Pouvez-vous expliquer ce que fait votre structure et en quoi consiste votre métier ?

Waïno est une jeune entreprise qui a pour but de créer des ponts entre la France et les pays émergents et en voie de développement (Amérique Latine, Afrique, Asie) pour générer plus d’impact et de développement dans toutes ces destinations et encourager l’entrepreneuriat.
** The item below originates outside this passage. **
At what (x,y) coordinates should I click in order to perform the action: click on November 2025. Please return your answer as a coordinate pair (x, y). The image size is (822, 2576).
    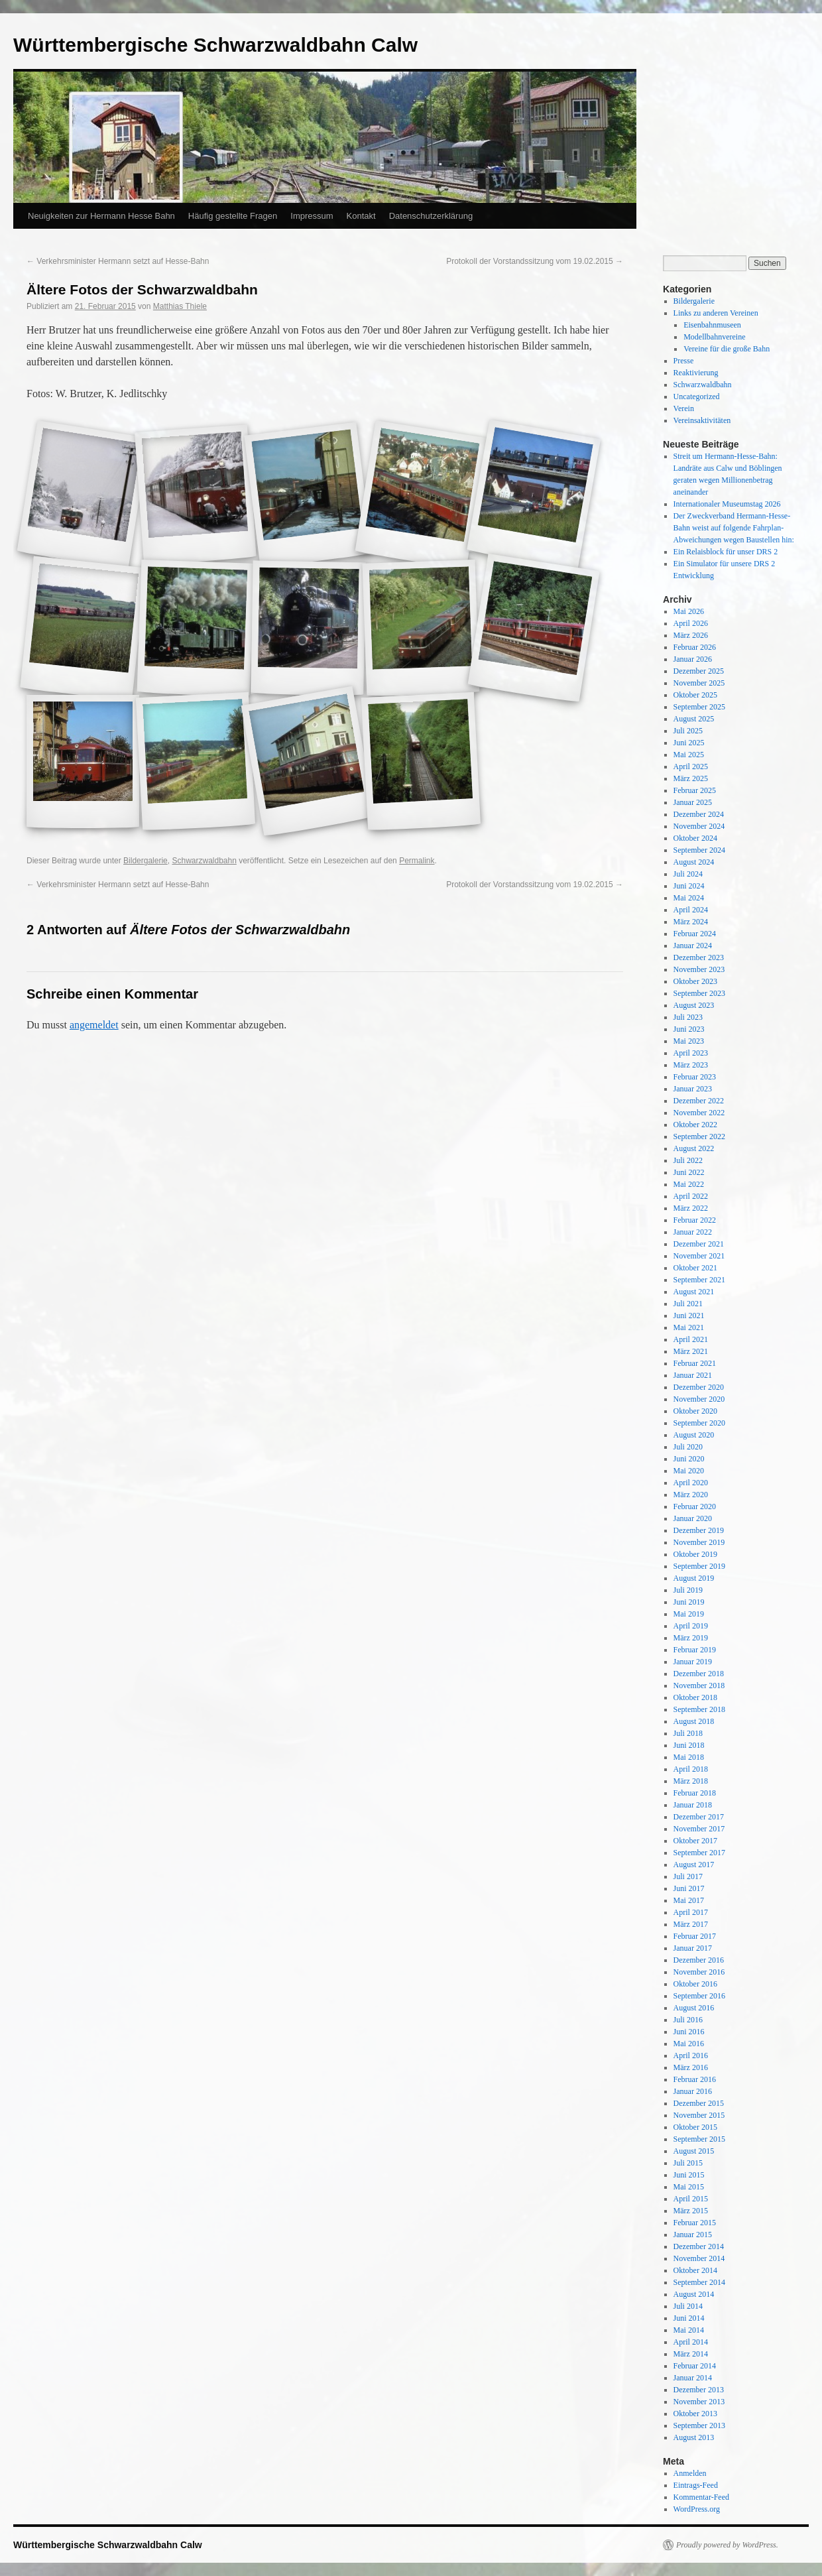     Looking at the image, I should click on (699, 683).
Pour l’instant, Waïno se concentre sur un premier axe qui sont les stages. On croit profondément qu’encourager la mobilité et notamment celle des jeunes c’est d’encourager la création de ponts, le changement d’idées reçues et de générer des nouveaux projets. Parfois ça commence par un stage mais après les étudiants continuent à travailler dans les entreprises ou entreprennent comme ça a été le cas pour moi. Et c’est l’objectif assez militant de Waïno.

 

Quel est votre rôle au sein de Waïno ?

Moi je suis la maman de Waïno ! Je l’ai créé, je l’ai pensé et j’ai mis en place le réseau de partenaires. J’ai d’abord cherché les ambassadeurs dans chaque pays parce qu’il fallait absolument avoir une représentation. Après, construire le réseau d’entreprises qui sont prêtes à accueillir des étudiants et aussi plus tard faire partie de la communauté Waïno. Et ensuite, créer les offres de stages avec les entreprises, recruter les étudiants, faire la communication, créer un réseau d’écoles partenaires…

 

Est-ce que vous pouvez décrire ne journée type ou bien un projet sur lequel vous travaillez ?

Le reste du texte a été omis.